- **Required action**: Report each line of the records below that holds the word "datos".

(Stored data entries)
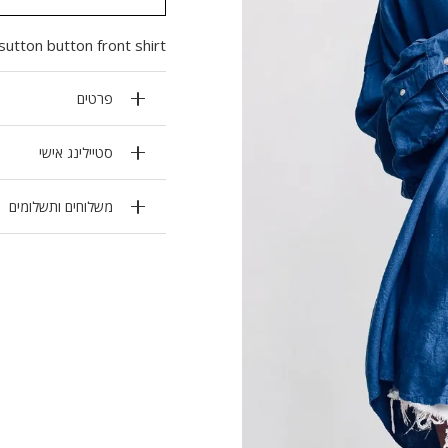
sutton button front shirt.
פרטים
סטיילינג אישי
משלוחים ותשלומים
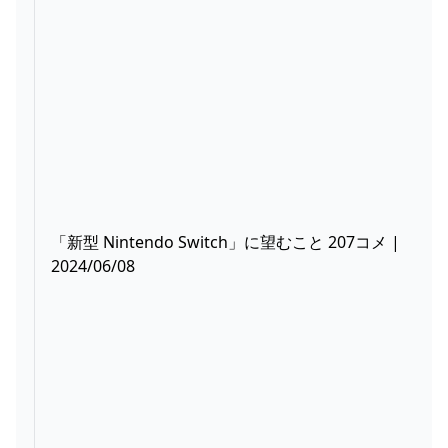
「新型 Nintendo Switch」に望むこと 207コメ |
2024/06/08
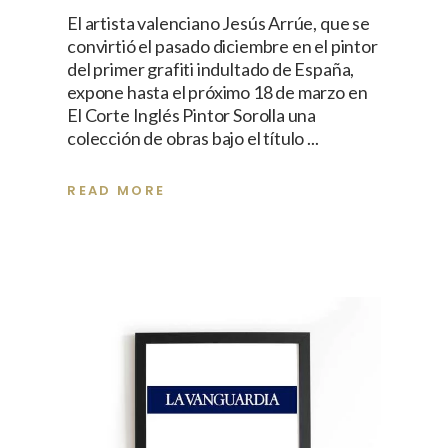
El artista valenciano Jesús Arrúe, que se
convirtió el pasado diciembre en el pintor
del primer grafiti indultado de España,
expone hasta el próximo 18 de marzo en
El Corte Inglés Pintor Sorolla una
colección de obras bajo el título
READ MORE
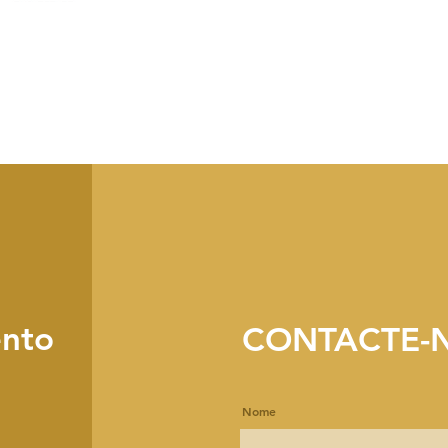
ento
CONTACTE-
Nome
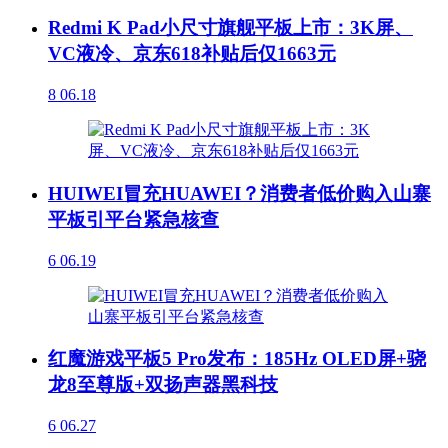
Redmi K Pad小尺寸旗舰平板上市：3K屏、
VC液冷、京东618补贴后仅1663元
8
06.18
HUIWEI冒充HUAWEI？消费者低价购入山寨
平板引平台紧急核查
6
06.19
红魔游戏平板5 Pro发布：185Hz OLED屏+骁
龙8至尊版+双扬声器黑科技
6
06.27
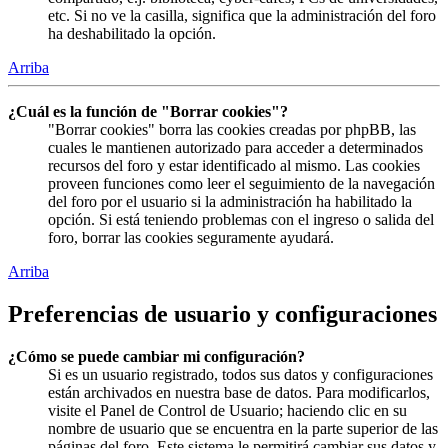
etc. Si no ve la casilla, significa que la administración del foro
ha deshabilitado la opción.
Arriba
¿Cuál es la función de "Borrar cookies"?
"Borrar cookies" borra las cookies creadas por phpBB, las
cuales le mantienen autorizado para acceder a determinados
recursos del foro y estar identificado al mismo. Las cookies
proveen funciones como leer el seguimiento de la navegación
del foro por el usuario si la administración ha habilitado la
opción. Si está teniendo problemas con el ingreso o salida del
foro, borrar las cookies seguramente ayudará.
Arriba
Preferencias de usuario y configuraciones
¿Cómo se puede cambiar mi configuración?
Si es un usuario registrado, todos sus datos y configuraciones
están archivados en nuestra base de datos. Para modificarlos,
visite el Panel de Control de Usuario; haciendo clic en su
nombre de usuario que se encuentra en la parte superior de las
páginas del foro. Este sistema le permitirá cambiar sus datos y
---
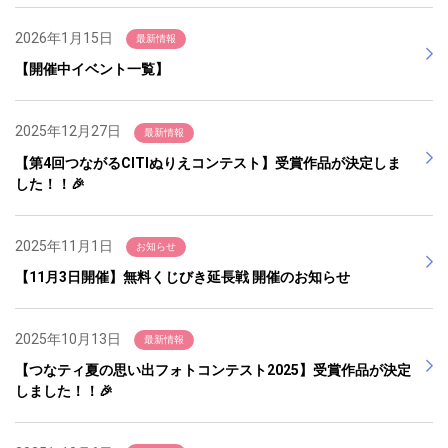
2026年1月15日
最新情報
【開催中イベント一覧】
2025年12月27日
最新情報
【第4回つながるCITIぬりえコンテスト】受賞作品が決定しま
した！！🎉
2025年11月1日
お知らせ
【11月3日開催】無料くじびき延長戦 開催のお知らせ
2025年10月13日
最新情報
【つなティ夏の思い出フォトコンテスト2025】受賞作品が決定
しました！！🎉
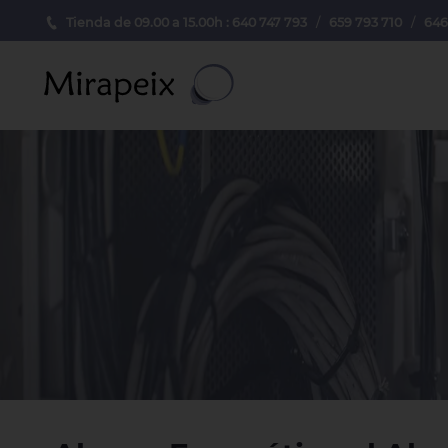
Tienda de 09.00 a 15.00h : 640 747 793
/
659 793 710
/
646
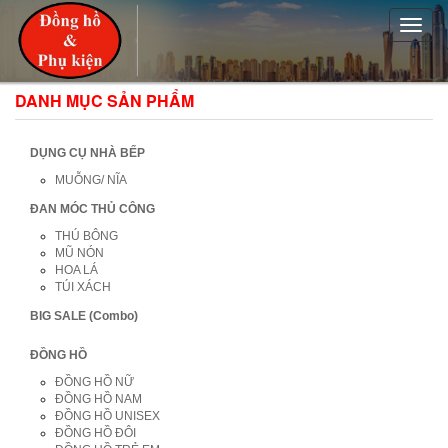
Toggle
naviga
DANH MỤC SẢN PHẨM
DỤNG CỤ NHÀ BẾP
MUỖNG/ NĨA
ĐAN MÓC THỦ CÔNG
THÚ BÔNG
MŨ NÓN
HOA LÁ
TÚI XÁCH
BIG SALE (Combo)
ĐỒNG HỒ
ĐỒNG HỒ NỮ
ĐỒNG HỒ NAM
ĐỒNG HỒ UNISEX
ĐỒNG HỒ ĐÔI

- **Solution for this problem**:
Si es un usuario registrado, todos sus datos y configuraciones
están archivados en nuestra base de datos. Para modificarlos,
páginas del foro. Este sistema le permitirá cambiar sus datos y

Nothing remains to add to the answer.